Stored dataset items
....

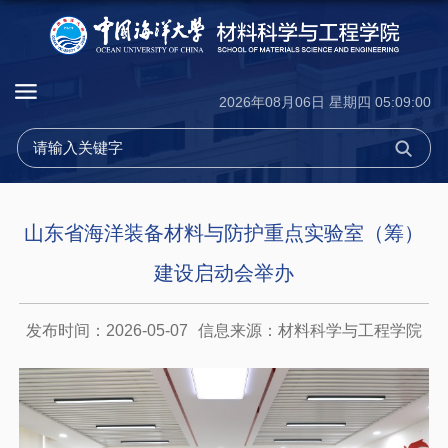
2026年08月06日 星期四 05:09:00
山东省海洋装备材料与防护重点实验室（筹）
建设启动会举办
发布时间：2026-05-07
信息来源：材料科学与工程学院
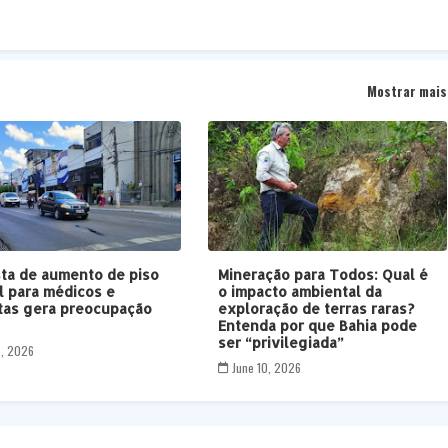
Mostrar mais
ta de aumento de piso
Mineração para Todos: Qual é
al para médicos e
o impacto ambiental da
tas gera preocupação
exploração de terras raras?
B
Entenda por que Bahia pode
ser “privilegiada”
5, 2026
June 10, 2026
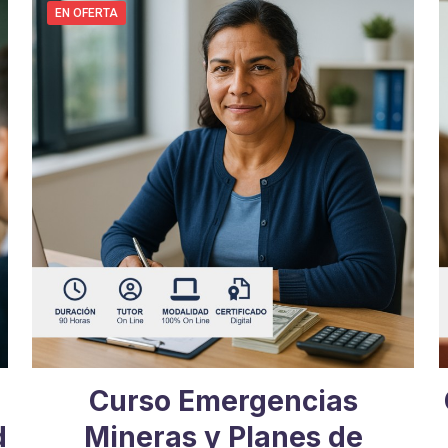
era:
es:
EN OFERTA
$719.000.
$336.000.
Curso Emergencias
d
Mineras y Planes de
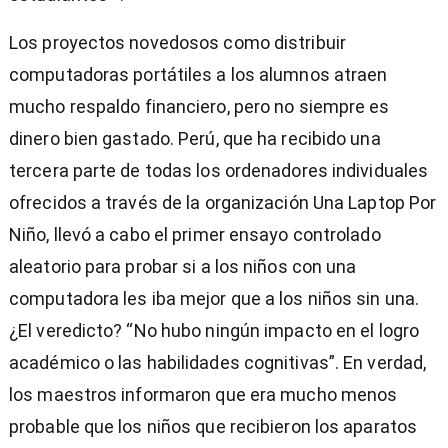
Los proyectos novedosos como distribuir
computadoras portátiles a los alumnos atraen
mucho respaldo financiero, pero no siempre es
dinero bien gastado. Perú, que ha recibido una
tercera parte de todas los ordenadores individuales
ofrecidos a través de la organización Una Laptop Por
Niño, llevó a cabo el primer ensayo controlado
aleatorio para probar si a los niños con una
computadora les iba mejor que a los niños sin una.
¿El veredicto? “No hubo ningún impacto en el logro
académico o las habilidades cognitivas”. En verdad,
los maestros informaron que era mucho menos
probable que los niños que recibieron los aparatos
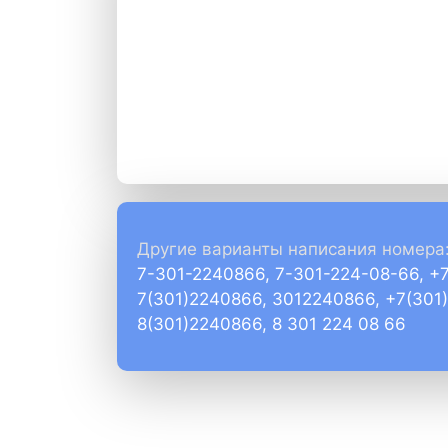
Другие варианты написания номера
7-301-2240866, 7-301-224-08-66, +
7(301)2240866, 3012240866, +7(301
8(301)2240866, 8 301 224 08 66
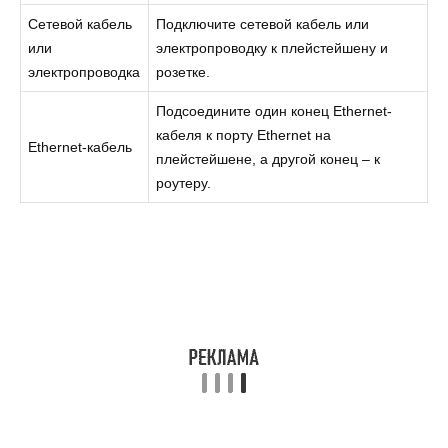
Сетевой кабель
Подключите сетевой кабель или
или
электропроводку к плейстейшену и
электропроводка
розетке.
Подсоедините один конец Ethernet-
кабеля к порту Ethernet на
Ethernet-кабель
плейстейшене, а другой конец – к
роутеру.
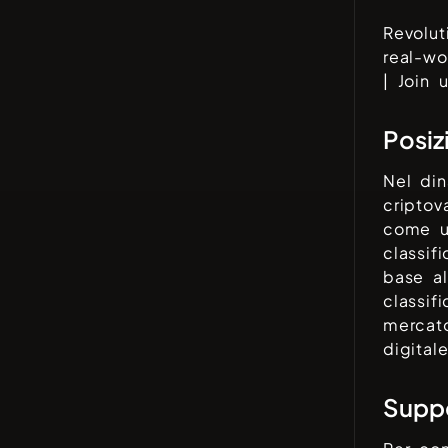
Revolut
real-wo
| Join 
Posiz
Nel di
criptov
come u
classif
base al
classif
mercat
digital
Suppo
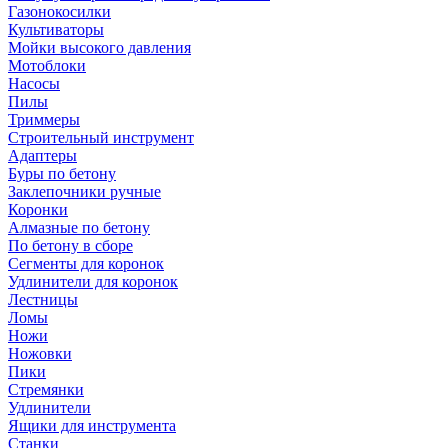
Газонокосилки
Культиваторы
Мойки высокого давления
Мотоблоки
Насосы
Пилы
Триммеры
Строительный инструмент
Адаптеры
Буры по бетону
Заклепочники ручные
Коронки
Алмазные по бетону
По бетону в сборе
Сегменты для коронок
Удлинители для коронок
Лестницы
Ломы
Ножи
Ножовки
Пики
Стремянки
Удлинители
Ящики для инструмента
Станки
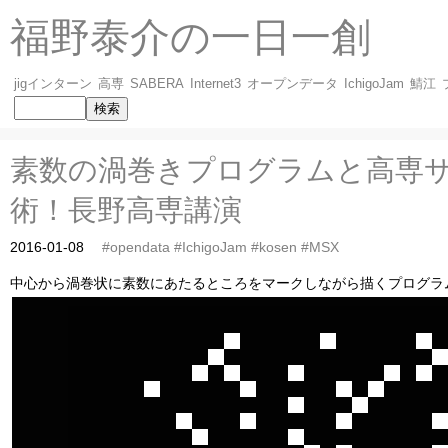
福野泰介の一日一創
jigインターン
高専
SABERA
Internet3
オープンデータ
IchigoJam
鯖江
素数の渦巻きプログラムと高専
術！長野高専講演
2016-01-08
#opendata
#IchigoJam
#kosen
#MSX
中心から渦巻状に素数にあたるところをマークしながら描くプログラ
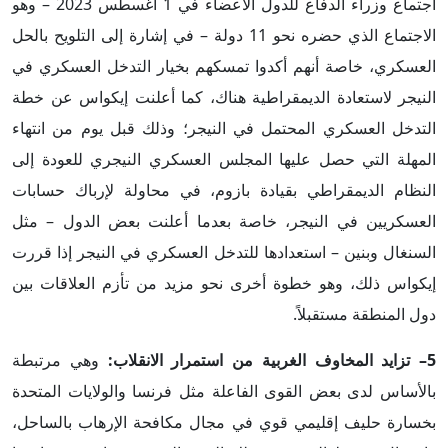
اجتماع وزراء الدفاع للدول الأعضاء في 1 أغسطس 2023 – وهو
الاجتماع الذي حضره نحو 11 دولة – في إشارة إلى التلويح بالحل
العسكري، خاصة أنهم أكدوا تمسكهم بخيار التدخل العسكري في
النيجر لاستعادة الديمقراطية هناك، كما أعلنت إيكواس عن خطة
التدخل العسكري المحتمل في النيجر؛ وذلك قبل يوم من انتهاء
المهلة التي حصل عليها المجلس العسكري النيجري للعودة إلى
النظام الديمقراطي بقيادة بازوم، في محاولة لإرباك حسابات
العسكريين في النيجر، خاصة بعدما أعلنت بعض الدول – مثل
السنغال وبنين – استعدادها للتدخل العسكري في النيجر إذا قررت
إيكواس ذلك، وهو خطوة أخرى نحو مزيد من تأزم العلاقات بين
دول المنطقة مستقبلاً.
5– تزايد المخاوف الغربية من استمرار الانقلاب:
وهي مرتبطة
بالأساس لدى بعض القوى الفاعلة مثل فرنسا والولايات المتحدة
بخسارة حليف إقليمي قوي في مجال مكافحة الإرهاب بالساحل،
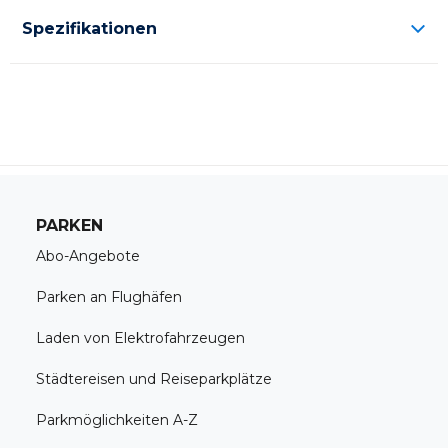
Spezifikationen
PARKEN
Abo-Angebote
Parken an Flughäfen
Laden von Elektrofahrzeugen
Städtereisen und Reiseparkplätze
Parkmöglichkeiten A-Z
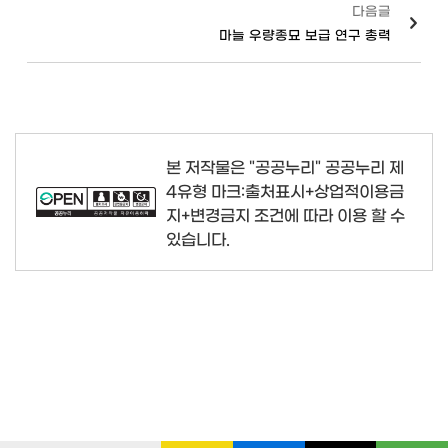
다음글
마늘 우량종묘 보급 연구 총력
본 저작물은 "공공누리"
공공누리 제
4유형 마크:출처표시+상업적이용금
지+변경금지
조건에 따라 이용 할 수
있습니다.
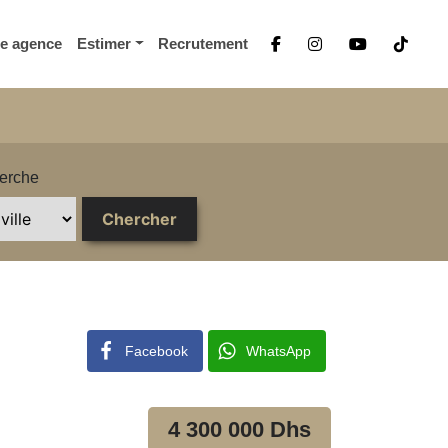
re agence
Estimer
Recrutement
erche
Facebook
WhatsApp
4 300 000 Dhs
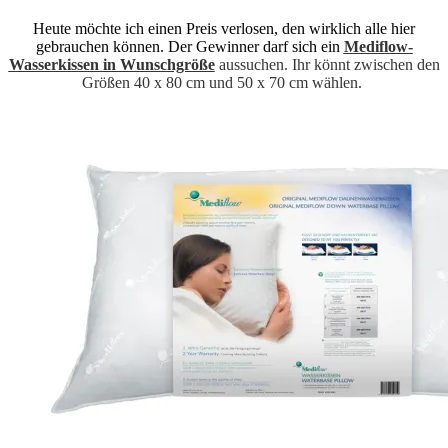
Heute möchte ich einen Preis verlosen, den wirklich alle hier
gebrauchen können. Der Gewinner darf sich ein
Mediflow-
Wasserkissen in Wunschgröße
aussuchen. Ihr könnt zwischen den
Größen
40 x 80 cm und 50 x 70 cm wählen.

....

Task to complete
Determine how many lines of the data contain the word "бетону", and reply with that number only.

Task solution
3